### Instructions to follow
Could you report every line from the entries that includes the word "August"?

### Data records
# # #
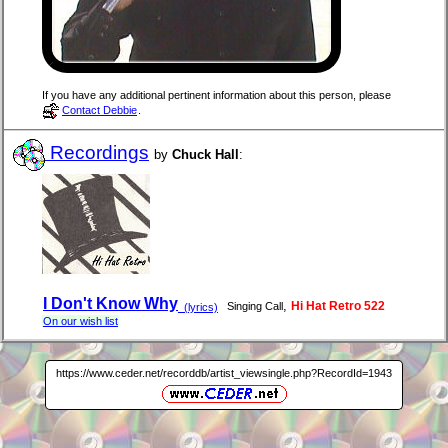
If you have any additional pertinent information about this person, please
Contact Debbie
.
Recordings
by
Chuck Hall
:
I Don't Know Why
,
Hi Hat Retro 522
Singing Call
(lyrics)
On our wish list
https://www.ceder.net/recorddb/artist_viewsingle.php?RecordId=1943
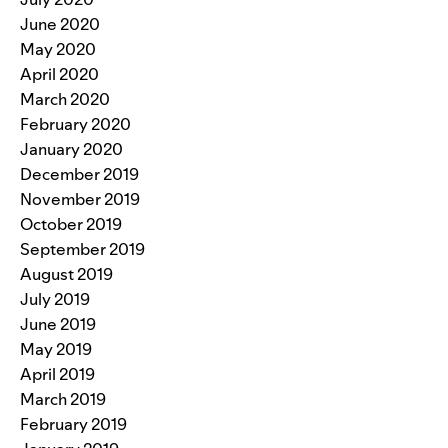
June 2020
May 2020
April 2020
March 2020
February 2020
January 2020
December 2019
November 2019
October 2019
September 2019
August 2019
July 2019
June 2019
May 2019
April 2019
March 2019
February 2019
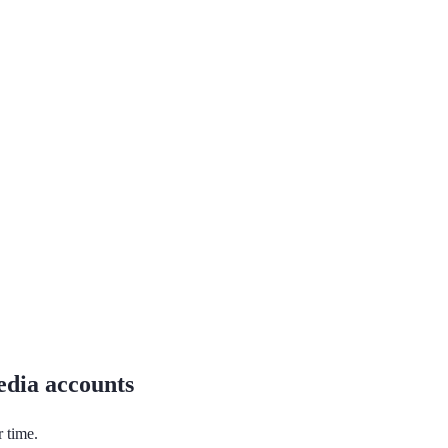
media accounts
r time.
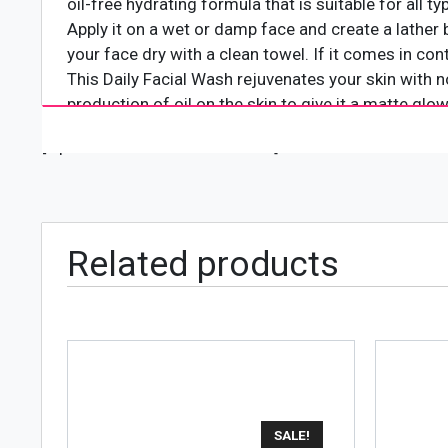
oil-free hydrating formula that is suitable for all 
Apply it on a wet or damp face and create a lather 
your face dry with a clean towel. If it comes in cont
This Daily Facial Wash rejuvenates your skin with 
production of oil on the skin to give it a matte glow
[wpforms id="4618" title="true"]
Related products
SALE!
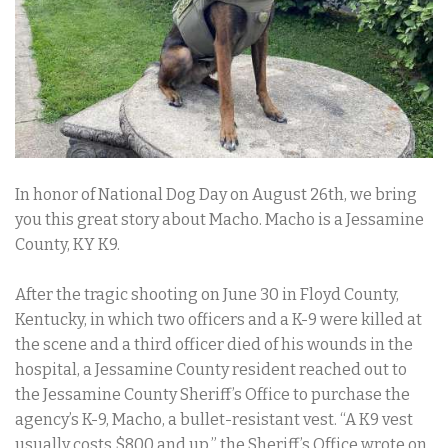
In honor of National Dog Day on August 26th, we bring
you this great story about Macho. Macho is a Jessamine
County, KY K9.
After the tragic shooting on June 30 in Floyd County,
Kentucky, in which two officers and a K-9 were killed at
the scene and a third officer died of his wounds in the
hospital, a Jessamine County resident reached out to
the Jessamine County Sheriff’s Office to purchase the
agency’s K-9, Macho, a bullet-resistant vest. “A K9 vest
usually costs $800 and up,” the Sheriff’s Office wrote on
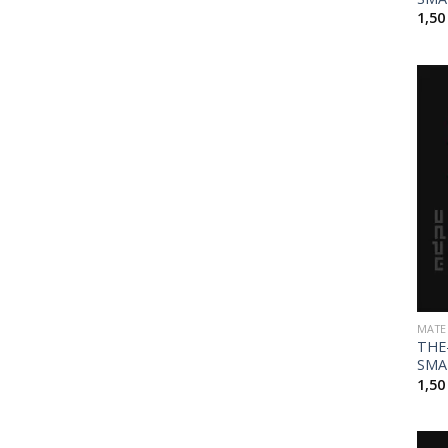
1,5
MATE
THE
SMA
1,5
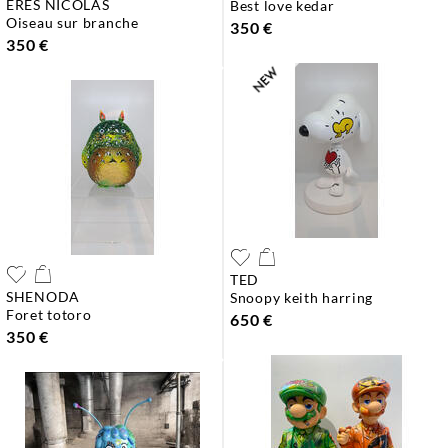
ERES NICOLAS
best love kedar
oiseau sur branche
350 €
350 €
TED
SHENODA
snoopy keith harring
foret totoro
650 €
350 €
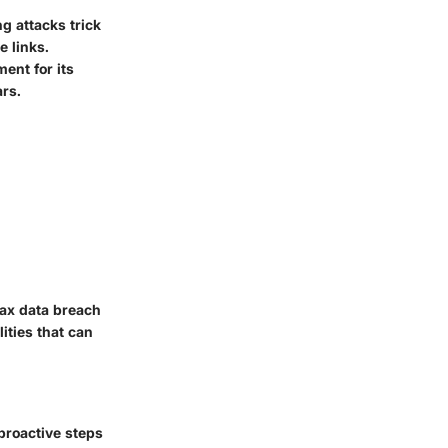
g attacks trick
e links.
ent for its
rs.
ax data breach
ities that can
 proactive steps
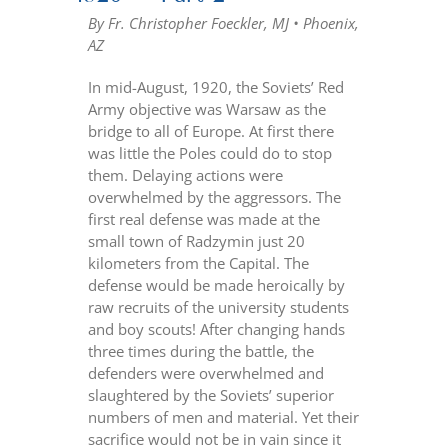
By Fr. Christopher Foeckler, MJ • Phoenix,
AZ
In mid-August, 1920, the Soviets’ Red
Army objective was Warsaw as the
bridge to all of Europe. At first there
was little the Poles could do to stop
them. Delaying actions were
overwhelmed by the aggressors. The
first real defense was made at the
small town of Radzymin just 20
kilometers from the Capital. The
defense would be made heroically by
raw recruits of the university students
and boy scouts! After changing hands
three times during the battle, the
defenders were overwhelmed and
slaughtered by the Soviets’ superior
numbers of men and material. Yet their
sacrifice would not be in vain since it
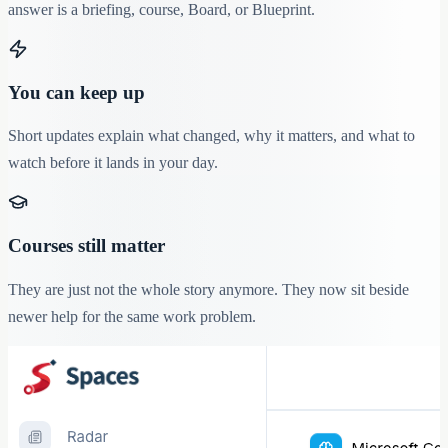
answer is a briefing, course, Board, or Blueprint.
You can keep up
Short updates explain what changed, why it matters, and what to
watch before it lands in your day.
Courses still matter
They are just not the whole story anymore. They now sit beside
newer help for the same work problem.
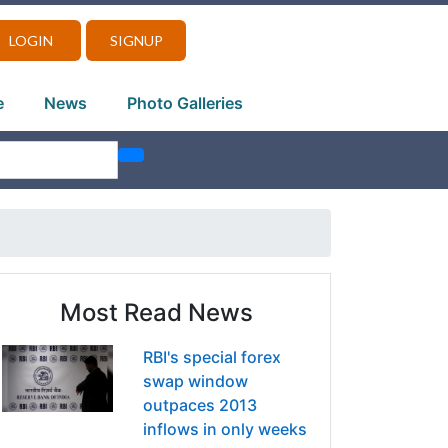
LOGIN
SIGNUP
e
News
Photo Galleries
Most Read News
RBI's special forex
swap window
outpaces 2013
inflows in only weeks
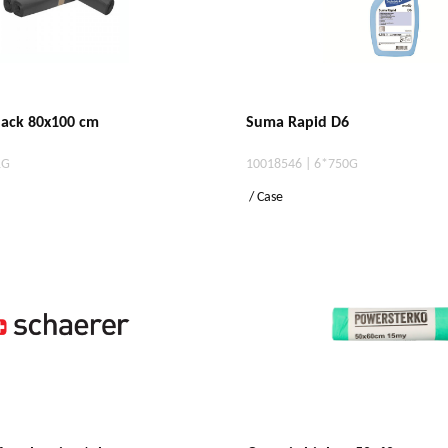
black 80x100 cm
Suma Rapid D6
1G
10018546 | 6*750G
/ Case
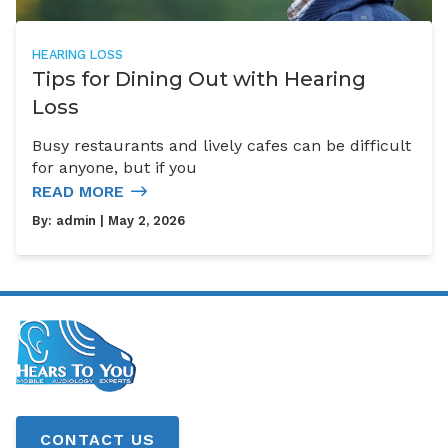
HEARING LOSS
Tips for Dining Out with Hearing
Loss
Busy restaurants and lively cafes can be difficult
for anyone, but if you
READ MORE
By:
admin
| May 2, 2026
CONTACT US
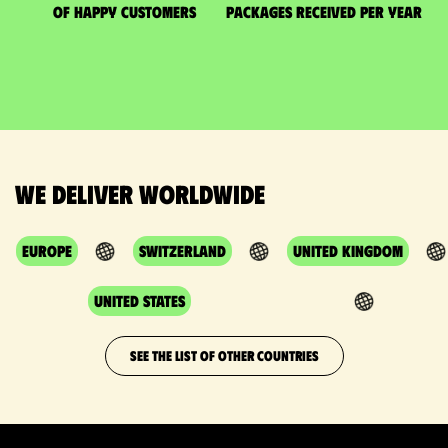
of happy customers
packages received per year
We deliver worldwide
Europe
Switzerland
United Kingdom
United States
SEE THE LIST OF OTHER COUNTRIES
# # #
### Expected answer
August 2019
In honor of National Dog Day on August 26th, we bring
In mid-August, 1920, the Soviets’ Red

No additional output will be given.